2. Signs involve hypertension (blood pressures measured on the upper extremities are >10 mm Hg higher than those measured on the lower extremity artery; a difference of ≥20 mm Hg indicates a significant coarctation); different blood pressures on both brachial arteries in patients with stenosis including the origin of the left subclavian artery; weak or absent pulse on the femoral arteries; and rarely, intermittent claudication (usually collateral circulation is well developed). A continuous murmur caused by blood flow in the narrowed aorta is audible in the left interscapular area. Precordial murmurs caused by a coexisting aortic valve disease (a bicuspid aortic valve) may also be present. The presence of a systolic ejection click with or without a systolic murmur should make one suspect the presence of an associated bicuspid aortic valve. A sustained apical impulse and a fourth heart sound are found in many patients due to the underlying left ventricular (LV) hypertrophy.

3. Complications (may be fatal): Heart failure, aortic rupture or dissection, infection of the aortic wall, intracranial hemorrhage, and complications of rapidly developing coronary artery disease.

Diagnosis Top

Coarctation of the aorta is usually diagnosed in the course of a workup of secondary hypertension or headache and is confirmed by imaging studies.

Diagnostic Tests

1. Electrocardiography (ECG): Features of LV hypertrophy. Atrial arrhythmias such as atrial fibrillation can be seen.
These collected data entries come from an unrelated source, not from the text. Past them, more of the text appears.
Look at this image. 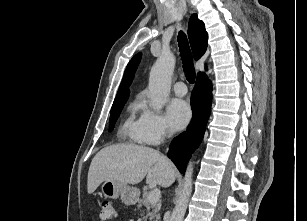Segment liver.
Listing matches in <instances>:
<instances>
[{"label": "liver", "mask_w": 307, "mask_h": 221, "mask_svg": "<svg viewBox=\"0 0 307 221\" xmlns=\"http://www.w3.org/2000/svg\"><path fill=\"white\" fill-rule=\"evenodd\" d=\"M146 177L147 184L171 186L176 168L158 150L136 144H115L101 149L93 158L87 189L92 194L106 180L138 184Z\"/></svg>", "instance_id": "1"}]
</instances>
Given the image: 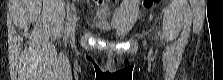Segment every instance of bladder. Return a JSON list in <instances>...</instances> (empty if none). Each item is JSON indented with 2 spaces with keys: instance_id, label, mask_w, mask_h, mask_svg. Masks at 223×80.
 <instances>
[{
  "instance_id": "bladder-1",
  "label": "bladder",
  "mask_w": 223,
  "mask_h": 80,
  "mask_svg": "<svg viewBox=\"0 0 223 80\" xmlns=\"http://www.w3.org/2000/svg\"><path fill=\"white\" fill-rule=\"evenodd\" d=\"M94 28L96 30H99V31H102V32H105V33H109V32H111L113 30L112 27H110V26H107V25H99V24L94 25Z\"/></svg>"
}]
</instances>
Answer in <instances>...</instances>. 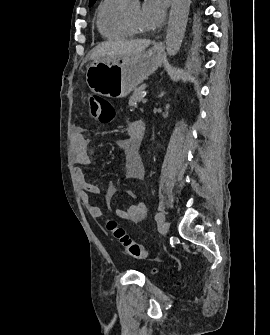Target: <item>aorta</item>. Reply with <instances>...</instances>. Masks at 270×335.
Segmentation results:
<instances>
[{
	"label": "aorta",
	"instance_id": "1",
	"mask_svg": "<svg viewBox=\"0 0 270 335\" xmlns=\"http://www.w3.org/2000/svg\"><path fill=\"white\" fill-rule=\"evenodd\" d=\"M190 4V0H173L172 2L166 34V50L169 56H175L181 48Z\"/></svg>",
	"mask_w": 270,
	"mask_h": 335
}]
</instances>
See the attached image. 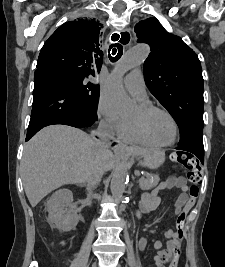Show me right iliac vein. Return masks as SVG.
Here are the masks:
<instances>
[{"instance_id":"63e3f726","label":"right iliac vein","mask_w":225,"mask_h":267,"mask_svg":"<svg viewBox=\"0 0 225 267\" xmlns=\"http://www.w3.org/2000/svg\"><path fill=\"white\" fill-rule=\"evenodd\" d=\"M92 267H97V262H95V263L92 265Z\"/></svg>"}]
</instances>
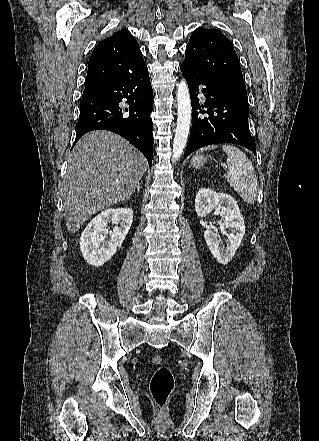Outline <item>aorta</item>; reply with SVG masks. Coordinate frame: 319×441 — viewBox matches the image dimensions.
<instances>
[{"instance_id": "1", "label": "aorta", "mask_w": 319, "mask_h": 441, "mask_svg": "<svg viewBox=\"0 0 319 441\" xmlns=\"http://www.w3.org/2000/svg\"><path fill=\"white\" fill-rule=\"evenodd\" d=\"M178 119L173 142V161L178 160L185 149L191 124V101L188 85L183 79L177 89Z\"/></svg>"}]
</instances>
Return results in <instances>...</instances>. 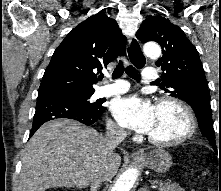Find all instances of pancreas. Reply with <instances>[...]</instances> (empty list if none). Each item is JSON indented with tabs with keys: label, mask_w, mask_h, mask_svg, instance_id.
Here are the masks:
<instances>
[{
	"label": "pancreas",
	"mask_w": 221,
	"mask_h": 191,
	"mask_svg": "<svg viewBox=\"0 0 221 191\" xmlns=\"http://www.w3.org/2000/svg\"><path fill=\"white\" fill-rule=\"evenodd\" d=\"M153 183L158 184L159 191H185L177 184H171L169 182H161V181H154Z\"/></svg>",
	"instance_id": "1"
}]
</instances>
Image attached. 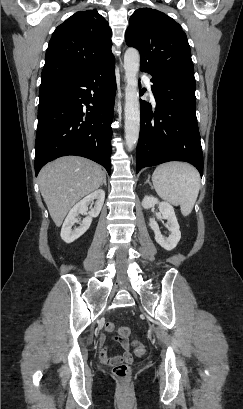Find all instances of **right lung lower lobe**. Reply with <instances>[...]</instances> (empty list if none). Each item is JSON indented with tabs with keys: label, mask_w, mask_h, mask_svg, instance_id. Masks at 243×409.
I'll return each instance as SVG.
<instances>
[{
	"label": "right lung lower lobe",
	"mask_w": 243,
	"mask_h": 409,
	"mask_svg": "<svg viewBox=\"0 0 243 409\" xmlns=\"http://www.w3.org/2000/svg\"><path fill=\"white\" fill-rule=\"evenodd\" d=\"M114 61L90 72L40 86L35 174L65 155L89 158L111 172Z\"/></svg>",
	"instance_id": "obj_1"
}]
</instances>
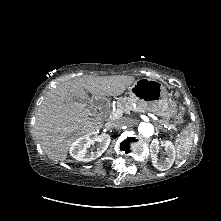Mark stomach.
<instances>
[{
  "instance_id": "stomach-1",
  "label": "stomach",
  "mask_w": 221,
  "mask_h": 221,
  "mask_svg": "<svg viewBox=\"0 0 221 221\" xmlns=\"http://www.w3.org/2000/svg\"><path fill=\"white\" fill-rule=\"evenodd\" d=\"M130 98L138 106L166 118H174L178 114L177 107L171 105L166 88L157 80L141 78L129 87Z\"/></svg>"
}]
</instances>
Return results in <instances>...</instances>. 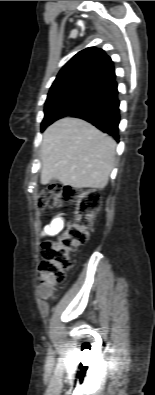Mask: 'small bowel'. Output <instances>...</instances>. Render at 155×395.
I'll return each instance as SVG.
<instances>
[{
	"mask_svg": "<svg viewBox=\"0 0 155 395\" xmlns=\"http://www.w3.org/2000/svg\"><path fill=\"white\" fill-rule=\"evenodd\" d=\"M64 225V218L62 216H57L53 218L49 224H47L41 231L43 237L54 236L58 234Z\"/></svg>",
	"mask_w": 155,
	"mask_h": 395,
	"instance_id": "c3829d8e",
	"label": "small bowel"
}]
</instances>
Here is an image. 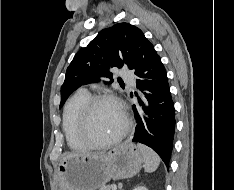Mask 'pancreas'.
Segmentation results:
<instances>
[{"instance_id": "1", "label": "pancreas", "mask_w": 234, "mask_h": 190, "mask_svg": "<svg viewBox=\"0 0 234 190\" xmlns=\"http://www.w3.org/2000/svg\"><path fill=\"white\" fill-rule=\"evenodd\" d=\"M111 186L110 185H105L103 187H101L99 190H110Z\"/></svg>"}]
</instances>
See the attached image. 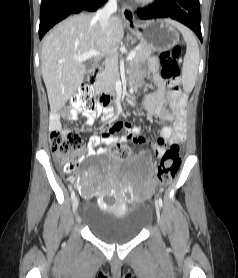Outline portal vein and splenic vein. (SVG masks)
<instances>
[{
	"instance_id": "obj_1",
	"label": "portal vein and splenic vein",
	"mask_w": 238,
	"mask_h": 278,
	"mask_svg": "<svg viewBox=\"0 0 238 278\" xmlns=\"http://www.w3.org/2000/svg\"><path fill=\"white\" fill-rule=\"evenodd\" d=\"M103 55L104 54H101L99 51L91 50V51H88L86 53H83L80 56H77L75 59L82 62V61H86V60H88L92 57L103 56ZM135 55H136V51L135 50L131 51L128 54L126 60L131 61L135 57Z\"/></svg>"
}]
</instances>
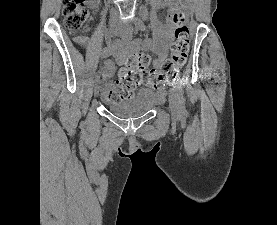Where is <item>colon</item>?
Segmentation results:
<instances>
[{
    "label": "colon",
    "mask_w": 277,
    "mask_h": 225,
    "mask_svg": "<svg viewBox=\"0 0 277 225\" xmlns=\"http://www.w3.org/2000/svg\"><path fill=\"white\" fill-rule=\"evenodd\" d=\"M180 3L181 0H176L172 17L175 30L170 58L161 64L159 70H150L151 57L148 54L134 53L125 56L117 80L106 91L105 97L108 102L116 103L131 99L143 75L148 72L153 76L152 83L156 88L171 83L178 77L180 69L187 61L190 47L186 15L181 10ZM62 6L65 26L71 31L82 28L88 19L85 0H62Z\"/></svg>",
    "instance_id": "5ec220e1"
}]
</instances>
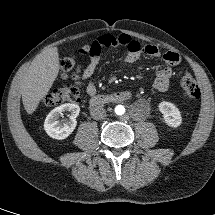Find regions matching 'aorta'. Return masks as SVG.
<instances>
[{
	"instance_id": "obj_1",
	"label": "aorta",
	"mask_w": 215,
	"mask_h": 215,
	"mask_svg": "<svg viewBox=\"0 0 215 215\" xmlns=\"http://www.w3.org/2000/svg\"><path fill=\"white\" fill-rule=\"evenodd\" d=\"M115 113H116L117 115H123V114L125 113V107L122 106V105L116 106V108H115Z\"/></svg>"
}]
</instances>
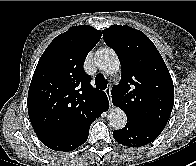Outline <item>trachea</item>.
I'll return each mask as SVG.
<instances>
[{"label":"trachea","instance_id":"trachea-1","mask_svg":"<svg viewBox=\"0 0 196 166\" xmlns=\"http://www.w3.org/2000/svg\"><path fill=\"white\" fill-rule=\"evenodd\" d=\"M95 84H96V87H97L98 89H102V90H103V89L107 88L108 82H107V80L104 78L103 75L98 74V75L95 77Z\"/></svg>","mask_w":196,"mask_h":166}]
</instances>
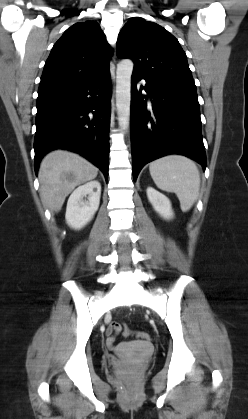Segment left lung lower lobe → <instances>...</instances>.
<instances>
[{
	"mask_svg": "<svg viewBox=\"0 0 248 419\" xmlns=\"http://www.w3.org/2000/svg\"><path fill=\"white\" fill-rule=\"evenodd\" d=\"M141 79L146 84L138 89ZM143 89L147 95H142ZM130 128L134 181L145 164L168 154L185 155L206 168L196 91L133 72Z\"/></svg>",
	"mask_w": 248,
	"mask_h": 419,
	"instance_id": "0a47b994",
	"label": "left lung lower lobe"
}]
</instances>
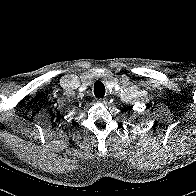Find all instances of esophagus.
Returning a JSON list of instances; mask_svg holds the SVG:
<instances>
[{
    "label": "esophagus",
    "mask_w": 196,
    "mask_h": 196,
    "mask_svg": "<svg viewBox=\"0 0 196 196\" xmlns=\"http://www.w3.org/2000/svg\"><path fill=\"white\" fill-rule=\"evenodd\" d=\"M96 100H97L98 103L104 102V98H102V97H99V98H97Z\"/></svg>",
    "instance_id": "34e87169"
}]
</instances>
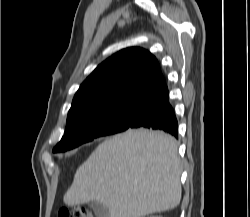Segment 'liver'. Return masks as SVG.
<instances>
[{
    "label": "liver",
    "mask_w": 250,
    "mask_h": 217,
    "mask_svg": "<svg viewBox=\"0 0 250 217\" xmlns=\"http://www.w3.org/2000/svg\"><path fill=\"white\" fill-rule=\"evenodd\" d=\"M181 164L176 140L129 129L102 142L77 169L63 197L68 206L100 202L109 217H143L177 207Z\"/></svg>",
    "instance_id": "1"
}]
</instances>
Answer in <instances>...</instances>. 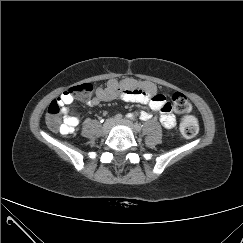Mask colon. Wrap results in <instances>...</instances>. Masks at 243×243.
I'll return each instance as SVG.
<instances>
[{
	"mask_svg": "<svg viewBox=\"0 0 243 243\" xmlns=\"http://www.w3.org/2000/svg\"><path fill=\"white\" fill-rule=\"evenodd\" d=\"M93 91V86L90 83H84L73 87L69 92L81 99H87ZM168 108L178 114H187L191 110V105L188 98L182 93H175L172 96V104L168 103ZM61 103L59 100H53L47 109L46 122L47 125L54 131L61 129ZM180 131L184 138L191 139L195 137L199 131L198 120L191 115H186L182 119Z\"/></svg>",
	"mask_w": 243,
	"mask_h": 243,
	"instance_id": "1",
	"label": "colon"
}]
</instances>
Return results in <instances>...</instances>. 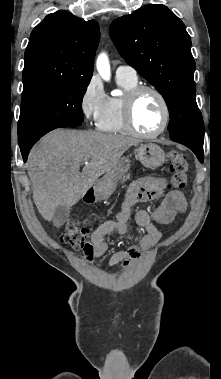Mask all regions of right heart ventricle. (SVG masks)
Returning <instances> with one entry per match:
<instances>
[{
  "instance_id": "right-heart-ventricle-1",
  "label": "right heart ventricle",
  "mask_w": 221,
  "mask_h": 379,
  "mask_svg": "<svg viewBox=\"0 0 221 379\" xmlns=\"http://www.w3.org/2000/svg\"><path fill=\"white\" fill-rule=\"evenodd\" d=\"M120 87L125 93L137 86V80L131 81L117 78ZM123 97H108L106 109L97 123V128L107 133H126L128 132L123 118Z\"/></svg>"
}]
</instances>
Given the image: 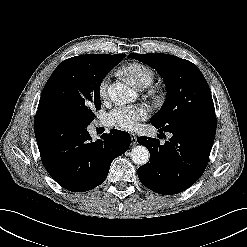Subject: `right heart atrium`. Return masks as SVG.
Returning a JSON list of instances; mask_svg holds the SVG:
<instances>
[{
  "label": "right heart atrium",
  "mask_w": 247,
  "mask_h": 247,
  "mask_svg": "<svg viewBox=\"0 0 247 247\" xmlns=\"http://www.w3.org/2000/svg\"><path fill=\"white\" fill-rule=\"evenodd\" d=\"M107 89H108V78L105 77L100 81L99 87H98V92H99V96L101 99L106 98Z\"/></svg>",
  "instance_id": "obj_1"
}]
</instances>
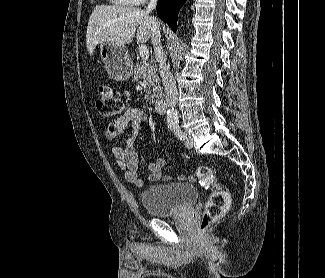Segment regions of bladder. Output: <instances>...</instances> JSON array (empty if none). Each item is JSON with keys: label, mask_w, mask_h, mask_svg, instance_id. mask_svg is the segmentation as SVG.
Instances as JSON below:
<instances>
[{"label": "bladder", "mask_w": 325, "mask_h": 278, "mask_svg": "<svg viewBox=\"0 0 325 278\" xmlns=\"http://www.w3.org/2000/svg\"><path fill=\"white\" fill-rule=\"evenodd\" d=\"M197 198V188L185 182L152 185L140 194L141 204L152 217L181 213L192 206Z\"/></svg>", "instance_id": "bladder-1"}]
</instances>
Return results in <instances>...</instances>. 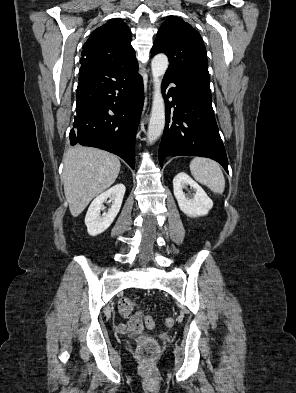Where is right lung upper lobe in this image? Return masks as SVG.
<instances>
[{
    "label": "right lung upper lobe",
    "instance_id": "1",
    "mask_svg": "<svg viewBox=\"0 0 296 393\" xmlns=\"http://www.w3.org/2000/svg\"><path fill=\"white\" fill-rule=\"evenodd\" d=\"M129 27L121 19H111L92 32L83 46L81 66L113 68L137 63Z\"/></svg>",
    "mask_w": 296,
    "mask_h": 393
}]
</instances>
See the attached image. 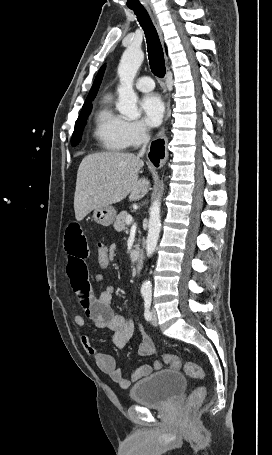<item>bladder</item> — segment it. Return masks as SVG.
<instances>
[{
	"instance_id": "1",
	"label": "bladder",
	"mask_w": 272,
	"mask_h": 455,
	"mask_svg": "<svg viewBox=\"0 0 272 455\" xmlns=\"http://www.w3.org/2000/svg\"><path fill=\"white\" fill-rule=\"evenodd\" d=\"M183 374L161 370L137 382L129 392L130 398L150 407H163L173 401L185 388Z\"/></svg>"
}]
</instances>
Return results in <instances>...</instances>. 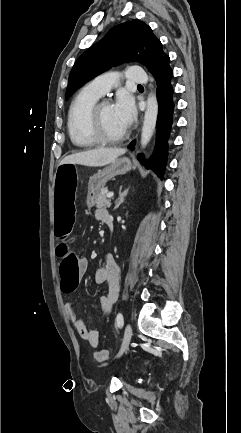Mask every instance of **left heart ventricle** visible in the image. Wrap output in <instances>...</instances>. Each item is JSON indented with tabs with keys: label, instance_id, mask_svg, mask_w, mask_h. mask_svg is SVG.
Wrapping results in <instances>:
<instances>
[{
	"label": "left heart ventricle",
	"instance_id": "obj_1",
	"mask_svg": "<svg viewBox=\"0 0 241 433\" xmlns=\"http://www.w3.org/2000/svg\"><path fill=\"white\" fill-rule=\"evenodd\" d=\"M101 124L105 134L111 137L119 136L126 130L117 117L112 105H106L102 108Z\"/></svg>",
	"mask_w": 241,
	"mask_h": 433
}]
</instances>
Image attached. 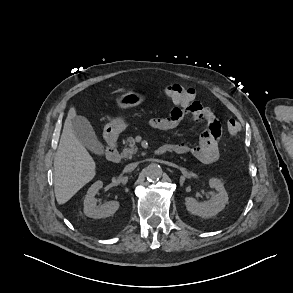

2. Chest radiography (Figure 1): A characteristic indentation of the outline of the aorta (the so-called figure 3 configuration) and erosions (notching) of the lower edges of the ribs by well-developed collateral circulation, dilatation of the left subclavian artery and the ascending aorta.

3. Transthoracic echocardiography (TTE) is useful in assessing functional consequences, prestenotic and poststenotic pressure differences, and the nature of flow in the abdominal aorta. Frequently, stenosis is not immediately apparent. In such cases assessment of the abdominal aorta by continuous wave Doppler echocardiography may show a coarctation of the aorta pattern (Figure 2). Assessment of the degree of LV hypertrophy as well as of the systolic and diastolic function are important components of the evaluation. The presence of a congenitally abnormal aortic valve and associated aortic dilatation are also assessed on echocardiography.

4. Traditional aortography, computed tomography angiography (CTA), or magnetic resonance angiography (MRA): Direct assessment of aortic stenosis, especially when qualifying the patient for surgery. MRA with hemodynamic assessment can be performed in many sites and has replaced conventional cardiac catheterization. CTA (including 3-dimensional reconstruction) can also provide anatomic evaluation of the presence and severity of coarctation. Catheterization is performed for evaluation of coronary arteries (preoperatively), in individuals with discrepant data from noninvasive assessment, as well as in those in whom percutaneous therapy is being considered. Imaging of intracerebral vessels is indicated in those with symptoms or clinical manifestations of an aneurysm.

Treatment Top

Invasive treatment (surgical or percutaneous) in patients with a pressure gradient ≥20 mm Hg between the right upper extremity and the right lower extremity and blood pressure >140/90 mm Hg, significant LV hypertrophy, or a pathologic blood pressure response to exercise. Systemic hypertension frequently persists after surgery. Annual follow-up visits are recommended to detect possible restenosis as well as local site complications (such as pseudoaneurysms). In patients with an associated bicuspid aortic valve continued surveillance of the valve is recommended.


Figure 3.7-1. Chest radiography of a patient with coarctation of the aorta: the so-called figure 3 sign, dilatation of the ascending aorta, notching of the inferior border of the ribs.

Figure 3.7-2. Abdominal aortic pulsed wave Doppler patterns: A, normal pattern; B, abnormal pattern of coarctation of the aorta. Figure courtesy of Dr Manojkumar Rohit.